Originally published in The Hindu – Online edition of India’s National Newspaper – Friday, March 02, 2001
NED HAMSON and JANICE CERIDWEN
We all had the same type of “stress” high tech IT jobs, but in a world of chaos, Roger lived and breathed calm. He was a pale signature on a white chalk painting on the white wall. Minimalism at its best.
While most of us choose or accept a life full of super highway metaphors, Roger seemed to live like a brook winding its way through a high mountain meadow. We all worked within the super highway mainstream, but he always appeared as if it were an easy drive on a backcountry road.
One day, he invited us to tea at his place. At last, we thought we would learn his secret. I knew his living quarters would be a reflection of him, for above all, he valued consistency.
Janice was not prepared for the level of simplicity that greeted her – an open room of bare wooden floors buffed to a soft gleam. Well, that’s about all I noticed either – the emptiness and the white walls. While small in size, the room felt spacious. A small wooden chest draped with a simple blue cloth next to a square pillow served as table for both dining and working. It held fresh flowers in a small vase. A Japanese calligraphy brightened one wall. He offered each of us some tea. Compared to the life outside on the street, Roger’s third floor loft was like stepping into a classic silent film. After we reluctantly left to return to the speedway world, the stillness of those rooms stayed with us most of the day.
Later I called Janice and asked her what she was thinking about after visiting Roger and his simple life. Janice said: “For the first time in my life, I knew that what I wanted more of was nothing. It was time to purge. I have all the telltale signs. Bulging closets, junk drawers that kept multiplying, half finished projects, lost items. No space.
When I had lived like Roger it was by accident, not by choice. When I moved overseas, my “precious” belongings toured the Pacific Ocean for months while I waited and waited for their arrival. At first, I couldn’t imagine how I would do without them. Especially my clothes. But I found over time that fewer choices of what to wear in the morning actually felt freer and better. When my things finally arrived I was once again overwhelmed by their demands. Once again, things controlled me: repair me, file me, insure me, replace my battery, take me to the cleaners. Arrrgh!

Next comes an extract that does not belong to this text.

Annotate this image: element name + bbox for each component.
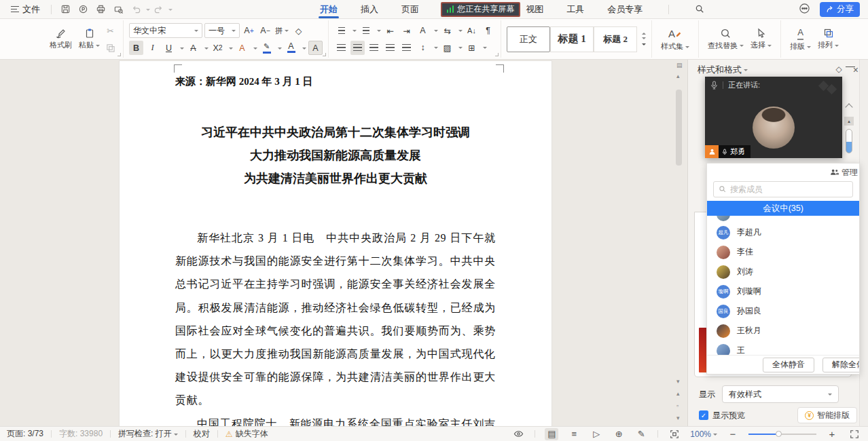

Gale Blanke, author of “In My Wildest Dreams – Living the Life You Long – For,” says it is the old stuff you hold on to that keeps you from new possibilities or opportunities. She calls these your incompletions. She recommends to start making your life simpler by throwing out 50 items in one day! No, not 50 old magazines or 50 plastic food containers. Well, I did that this evening.”
“How did it go,” I asked.
“I learned getting rid of “stuff” is not easy to do; I can justify keeping anything. But, the more I tossed, the freer I felt. I am attached to ideas, so it is hard to give up old books; as if by holding onto them, I will somehow possess all their knowledge they contain. I tossed a closet full of half-finished projects. Moved on and released the distractions. But I did keep a few things that just would not let me give or throw them away.”
“Well, Janice, I did pretty much the same thing, but found it too hard to get rid of all the books and even some papers I wrote in college. But I do feel less cluttered.”

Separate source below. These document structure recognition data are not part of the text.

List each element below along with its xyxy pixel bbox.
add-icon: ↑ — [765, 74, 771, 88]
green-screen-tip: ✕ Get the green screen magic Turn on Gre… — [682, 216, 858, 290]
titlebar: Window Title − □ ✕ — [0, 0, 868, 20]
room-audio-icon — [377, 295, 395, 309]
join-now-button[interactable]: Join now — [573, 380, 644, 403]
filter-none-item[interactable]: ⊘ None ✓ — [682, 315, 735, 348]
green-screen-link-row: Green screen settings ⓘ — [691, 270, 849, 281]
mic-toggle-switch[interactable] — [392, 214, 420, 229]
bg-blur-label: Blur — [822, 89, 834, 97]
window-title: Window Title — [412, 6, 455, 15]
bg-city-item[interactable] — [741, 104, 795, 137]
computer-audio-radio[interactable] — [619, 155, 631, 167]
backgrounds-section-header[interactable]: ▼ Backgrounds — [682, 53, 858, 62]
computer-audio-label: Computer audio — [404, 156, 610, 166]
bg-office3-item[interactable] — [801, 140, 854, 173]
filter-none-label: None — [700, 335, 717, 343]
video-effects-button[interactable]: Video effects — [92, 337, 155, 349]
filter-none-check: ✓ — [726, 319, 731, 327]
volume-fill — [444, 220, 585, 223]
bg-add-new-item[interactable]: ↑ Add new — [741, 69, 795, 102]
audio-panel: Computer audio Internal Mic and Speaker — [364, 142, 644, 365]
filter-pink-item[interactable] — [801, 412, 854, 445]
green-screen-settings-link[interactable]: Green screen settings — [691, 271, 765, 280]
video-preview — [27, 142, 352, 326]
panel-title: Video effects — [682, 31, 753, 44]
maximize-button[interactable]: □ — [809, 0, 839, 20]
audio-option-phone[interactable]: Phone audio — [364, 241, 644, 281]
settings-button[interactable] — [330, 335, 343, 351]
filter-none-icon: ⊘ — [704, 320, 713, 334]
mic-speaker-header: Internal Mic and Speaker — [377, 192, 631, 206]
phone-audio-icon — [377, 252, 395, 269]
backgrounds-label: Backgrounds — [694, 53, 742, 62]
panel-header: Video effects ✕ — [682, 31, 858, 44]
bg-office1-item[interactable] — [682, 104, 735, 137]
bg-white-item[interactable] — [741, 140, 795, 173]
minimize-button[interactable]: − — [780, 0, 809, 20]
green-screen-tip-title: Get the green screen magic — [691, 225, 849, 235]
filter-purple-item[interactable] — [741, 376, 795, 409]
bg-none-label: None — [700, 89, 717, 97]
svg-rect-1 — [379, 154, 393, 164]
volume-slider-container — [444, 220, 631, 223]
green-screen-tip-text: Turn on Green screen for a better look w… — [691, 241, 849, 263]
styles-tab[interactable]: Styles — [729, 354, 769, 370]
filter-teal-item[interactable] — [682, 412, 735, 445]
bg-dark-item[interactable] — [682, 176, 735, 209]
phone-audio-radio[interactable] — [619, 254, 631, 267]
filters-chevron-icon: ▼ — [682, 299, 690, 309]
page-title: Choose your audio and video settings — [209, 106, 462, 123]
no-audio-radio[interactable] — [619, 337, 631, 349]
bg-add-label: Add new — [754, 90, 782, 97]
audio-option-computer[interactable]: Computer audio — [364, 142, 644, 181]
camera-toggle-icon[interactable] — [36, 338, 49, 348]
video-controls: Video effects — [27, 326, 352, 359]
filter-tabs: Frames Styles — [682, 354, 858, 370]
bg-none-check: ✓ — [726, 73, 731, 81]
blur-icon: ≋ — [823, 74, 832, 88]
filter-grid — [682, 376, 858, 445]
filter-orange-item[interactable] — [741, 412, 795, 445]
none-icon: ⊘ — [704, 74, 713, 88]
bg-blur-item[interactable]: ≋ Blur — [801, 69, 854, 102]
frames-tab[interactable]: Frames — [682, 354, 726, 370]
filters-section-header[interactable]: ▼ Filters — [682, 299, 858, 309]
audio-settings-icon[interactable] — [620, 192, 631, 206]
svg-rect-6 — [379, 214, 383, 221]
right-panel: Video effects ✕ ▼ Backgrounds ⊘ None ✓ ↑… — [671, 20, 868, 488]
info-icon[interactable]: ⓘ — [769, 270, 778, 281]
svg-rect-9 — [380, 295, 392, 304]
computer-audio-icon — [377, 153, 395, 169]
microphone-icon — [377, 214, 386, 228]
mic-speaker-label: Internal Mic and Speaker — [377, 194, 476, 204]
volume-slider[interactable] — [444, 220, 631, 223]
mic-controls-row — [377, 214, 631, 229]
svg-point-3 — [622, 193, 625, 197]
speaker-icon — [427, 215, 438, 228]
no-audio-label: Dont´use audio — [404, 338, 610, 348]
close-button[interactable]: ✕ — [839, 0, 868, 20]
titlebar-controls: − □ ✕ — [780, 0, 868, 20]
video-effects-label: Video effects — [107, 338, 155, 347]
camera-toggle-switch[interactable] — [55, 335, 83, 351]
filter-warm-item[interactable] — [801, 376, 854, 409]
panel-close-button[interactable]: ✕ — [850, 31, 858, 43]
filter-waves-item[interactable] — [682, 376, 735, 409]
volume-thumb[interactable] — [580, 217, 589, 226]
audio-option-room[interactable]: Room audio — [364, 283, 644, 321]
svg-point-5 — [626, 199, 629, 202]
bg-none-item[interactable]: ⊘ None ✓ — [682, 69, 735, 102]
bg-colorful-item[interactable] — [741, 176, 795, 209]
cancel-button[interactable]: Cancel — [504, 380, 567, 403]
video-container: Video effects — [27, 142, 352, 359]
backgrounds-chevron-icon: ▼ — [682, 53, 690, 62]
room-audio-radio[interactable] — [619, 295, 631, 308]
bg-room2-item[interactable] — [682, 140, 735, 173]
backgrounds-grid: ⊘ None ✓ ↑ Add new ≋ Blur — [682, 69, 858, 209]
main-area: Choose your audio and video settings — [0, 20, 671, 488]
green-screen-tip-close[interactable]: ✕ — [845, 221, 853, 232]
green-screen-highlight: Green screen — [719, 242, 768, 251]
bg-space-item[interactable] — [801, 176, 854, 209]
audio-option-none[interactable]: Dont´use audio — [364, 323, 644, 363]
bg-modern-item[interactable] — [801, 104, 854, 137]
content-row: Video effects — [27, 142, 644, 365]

Back at work fresh from this weekend of purging, we greeted Roger and proudly told him how each of us had uncluttered our lives with his good example. Roger smiled one of his slow smiles and said: “I know what you mean,” he said. “I’ve been feeling that I need to unclutter myself too.” I was glad he couldn’t see Janice’s jaw dropping in disbelief that Roger had anything to get uncluttered about. She looked at me and behind her hand silently said: “What clutter could he possibly have to release?”
Roger paused. “Yes, I’ve been holding on to some old hurts, resentments and far too many regrets.” “Oh?” Janice said. As we walked back to our respective cubicles I distinctly think I could smell the faint but sweet aroma of freshly brewed tea in air. Janice was saying: “Hmmm, clutter… simplicity… opinions and thoughts, not just things?”